"""
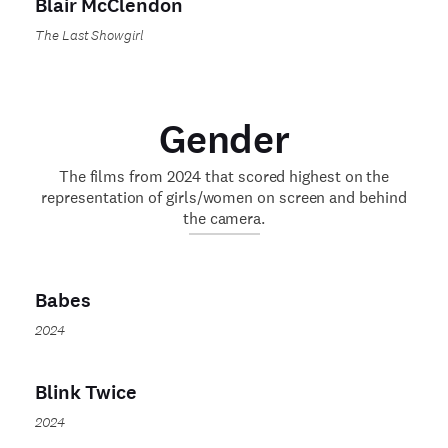
Blair McClendon
The Last Showgirl
Gender
The films from 2024 that scored highest on the
representation of girls/women on screen and behind
the camera.
Babes
2024
Blink Twice
2024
"""
WHAT THIS TASK INVOLVES
Word for word and without any pictures, return all of the lines above.

EXERCISE RESPONSE
Blair McClendon
The Last Showgirl
Gender
The films from 2024 that scored highest on the
representation of girls/women on screen and behind
the camera.
Babes
2024
Blink Twice
2024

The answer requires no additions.